Il y a quand même la nécessité d’attirer l’attention médiatique pour garantir une bonne couverture de la Quinzaine.
C’est vrai, même si quelque part, c'est un peu triste. En tant que directeur artistique, et surtout à la Quinzaine, je n'ai pas envie de donner aux gens ce qu'ils attendent. Si la sélection est prévisible, si les films sont déjà fléchés pour se retrouver à Cannes, à la Quinzaine ou ailleurs, je trouve que ce n'est pas excitant. C'est comme le grand public qui se polarise aujourd'hui sur quelques films en salles et qui ne va pas voir le reste. Le travail d'un festival, c'est d'emmener en terre inconnue. Donc, j'ai toujours envie de déjouer les pronostics. Mais on est aussi confronté à la réalité de terrain. Quels sont les meilleurs films ? Effectivement, c'est bien d’avoir des films qui portent le reste de la sélection pour attirer de la visibilité, donner un coup de projecteur, et j’en tiens compte, mais même s’il y a plus de noms connus cette année en sélection, ce n’est délibéré.
Au-delà de l’animation et des documentaires, à quel mélange des genres peut-on s’attendre cette année ?

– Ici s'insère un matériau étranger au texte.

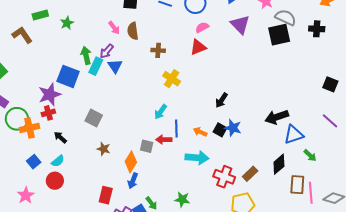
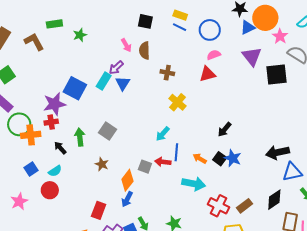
black square: (279, 35) -> (277, 74), moved
green arrow: (86, 55) -> (80, 137), moved
gray square: (94, 118) -> (108, 131), moved

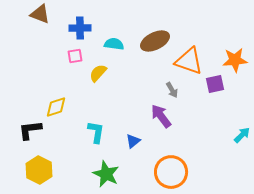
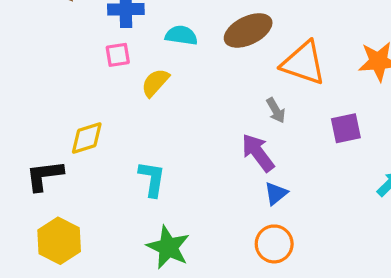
purple square: (215, 84) -> (346, 128), moved
blue triangle: (133, 141) -> (276, 193), moved
orange circle: (171, 172) -> (274, 244), size x0.7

De la comédie dans des styles très différents avec les films français Shana de Lila Pinell et L’espèce explosive de Sarah Arnold, du thriller avec le film vénézuélien La muerte no tiene dueño de Jorge Thielen Armand, du drame un peu psychologique avec Dora de la Sud-Coréenne July Jung, un road movie à travers une espèce de patrimoine spirituel thaïlandais pour 9 Temples to Heaven de Sompot Chidgasornpongse, une tragédie familiale qui s’approche du film noir pour Butterfly Jam de Kantemir Balagov, une comédie dramatique avec le Low Expectations du Norvégien Eivind Landsvik, du drame social avec Je vois des immeubles tomber comme la foudre de Clio Barnard, etc.

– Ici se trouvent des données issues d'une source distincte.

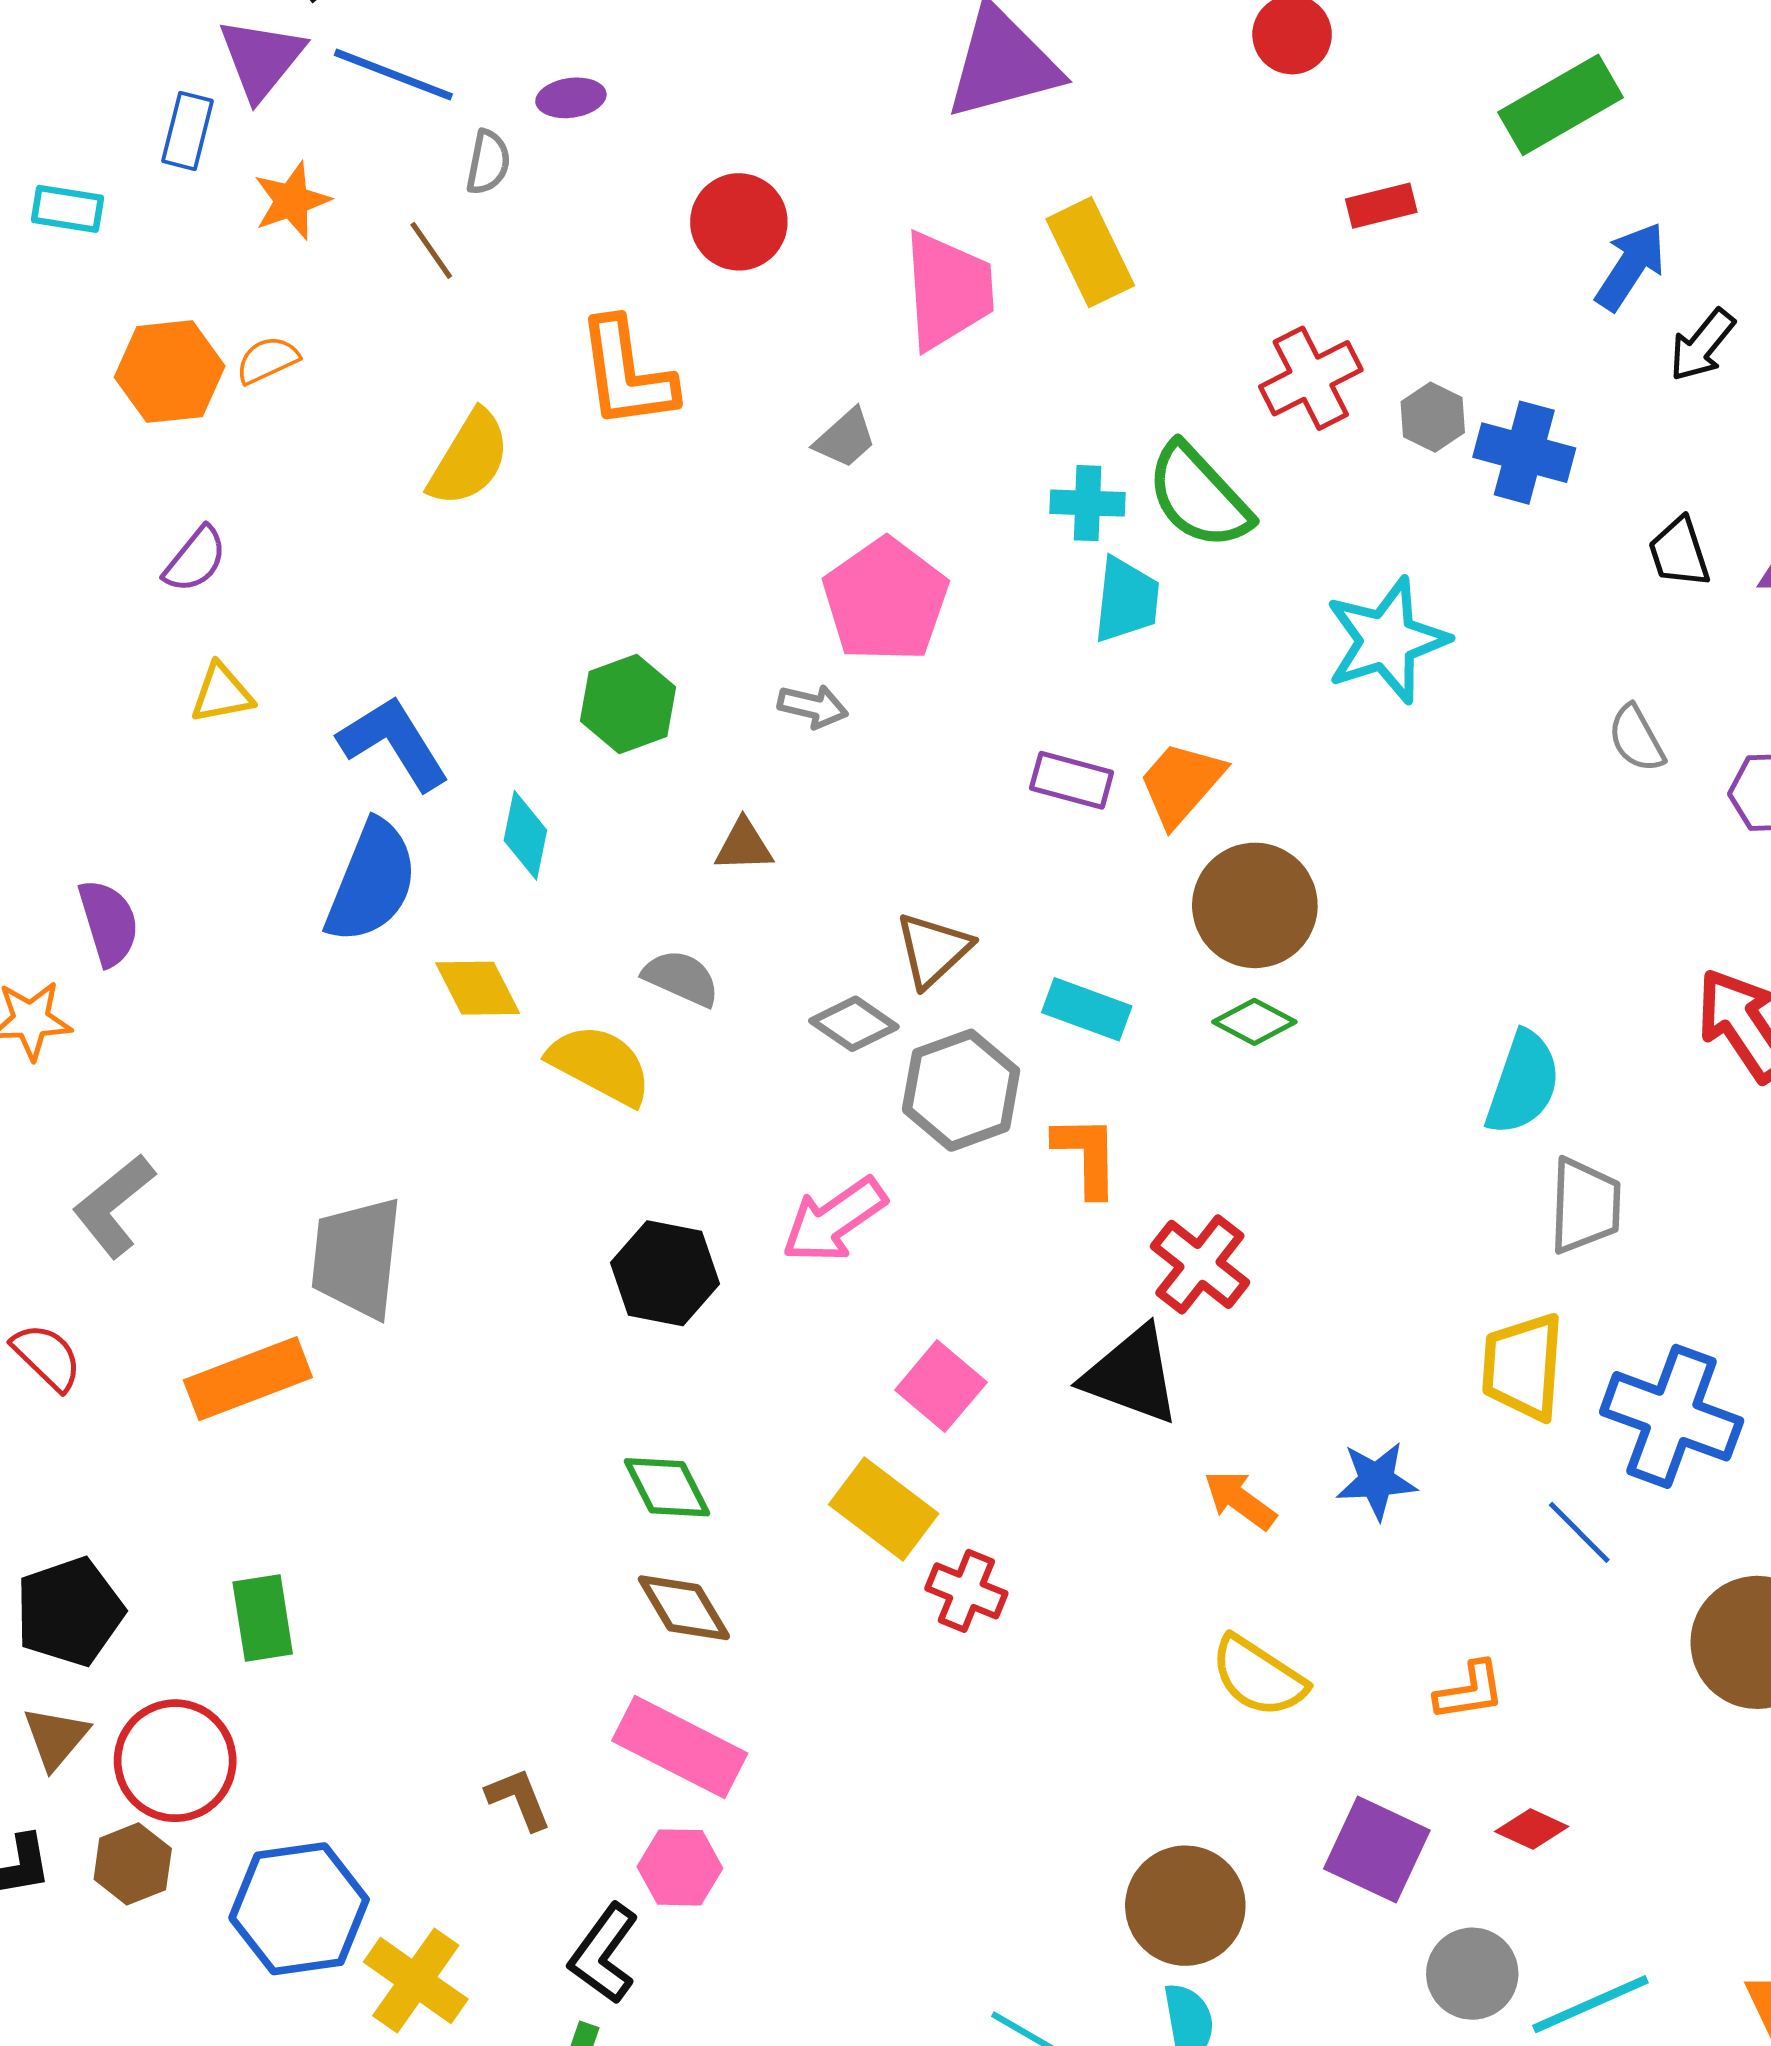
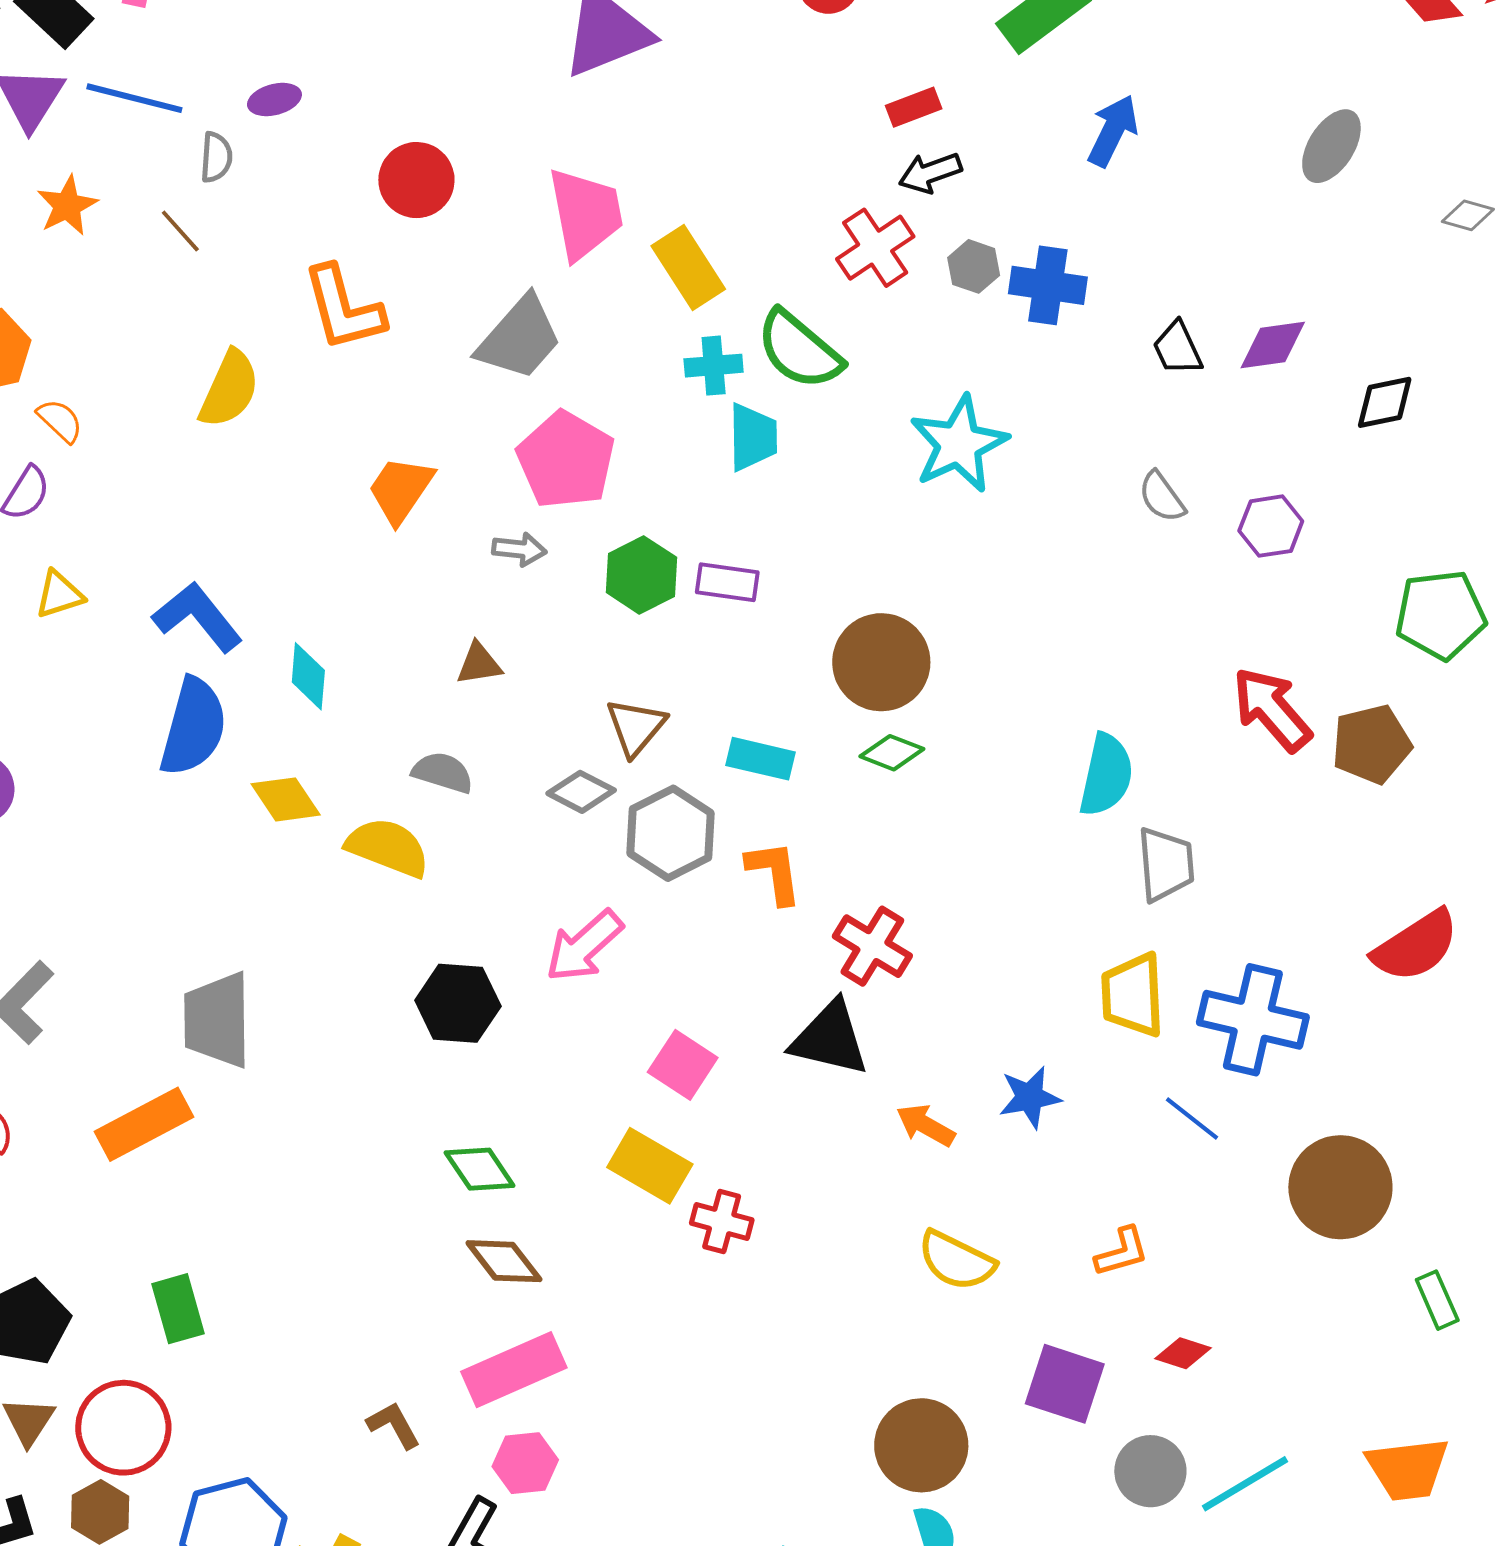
yellow rectangle: (1090, 252) -> (688, 268), moved
black arrow: (1702, 345) -> (930, 173), moved, turned 38
orange semicircle: (267, 360) -> (60, 421), moved, turned 75
gray trapezoid: (845, 438) -> (519, 338), size x1.8
green hexagon: (628, 704) -> (641, 575), moved
orange trapezoid: (1181, 784) -> (401, 490), moved
pink rectangle: (680, 1747) -> (514, 1370), turned -44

Pour en revenir à la concurrence avec les autres sélections cannoises et les autres grands festivals, vous aviez notamment affiché, à vos débuts à la Quinzaine, la volonté de ne pas prendre en considération les films refusés par la Sélection Officielle s’ils ne vous avaient pas été montrés en amont. Avez-vous évolué sur ce point ?

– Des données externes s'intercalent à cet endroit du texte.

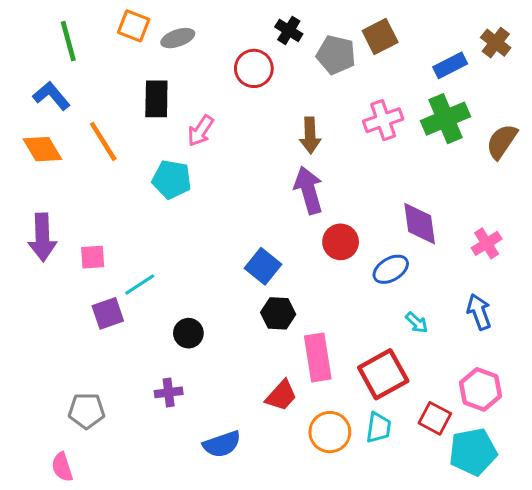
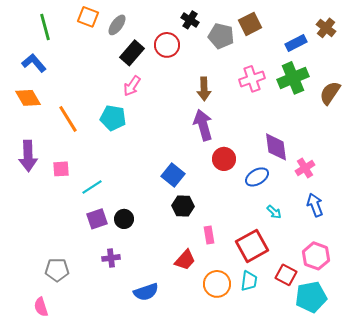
gray ellipse: (178, 38) -> (117, 25), turned -35
black rectangle: (156, 99) -> (132, 53), moved, turned 40
orange line: (103, 141) -> (68, 119), moved
pink cross: (487, 243) -> (305, 168), moved
purple square: (108, 313) -> (97, 219), moved
pink rectangle: (318, 358) -> (209, 235), size x0.6

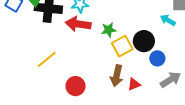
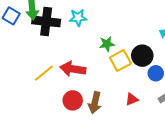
red arrow: (78, 24) -> (73, 69), moved
brown arrow: (117, 76) -> (95, 103), moved

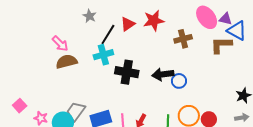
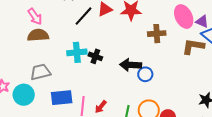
cyan cross: (103, 55) -> (77, 52), moved
black cross: (127, 72) -> (95, 56), size x0.6
gray trapezoid: (76, 111) -> (40, 72), moved, turned 30

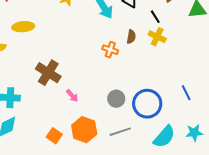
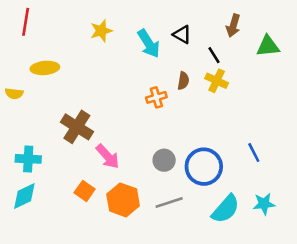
orange cross: (110, 50) -> (156, 97), turned -35
pink arrow: (72, 96) -> (108, 156), size x1.5
orange square: (54, 136) -> (85, 191), moved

Cette année, nous nous sommes prononcés sur les films qui se sont inscrits dans des délais raisonnables et nous n’avons pas repêché de films qui seraient venus sonner à notre porte à la dernière minute. Ce qui ne veut pas dire qu'il n'y a pas à la Quinzaine de films refusés par l'Officielle, mais cela, c'est le jeu chaque année. La seule exception à la règle, cela a été l’an dernier pour Oui de Nadav Lapid, un cas très particulier. Ce jeu d'une concurrence extrême avec l'Officielle qui cherche à avoir la priorité sur les décisions, nous fait paradoxalement avancer de manière plus tranquille. Nous composons la liste des films qui nous intéressent et nous attendons de voir beaucoup de films avant de lancer des invitations et de composer la sélection finale qui se fait très tardivement. Mais j'ai le sentiment qu’il y a une grande cohérence dans tous les choix que nous faisons et que les films sont au bon endroit. Un ou deux films que j’aurais bien vus à la Quinzaine sont peut-être partis à Un Certain Regard ou en compétition officielle, mais c'est tout. Même si nous sommes dans un marché de plus en plus concurrentiel, nous arrivons à tirer notre épingle du jeu avec une sélection qui nous est propre et qui n'est pas faite par les autres.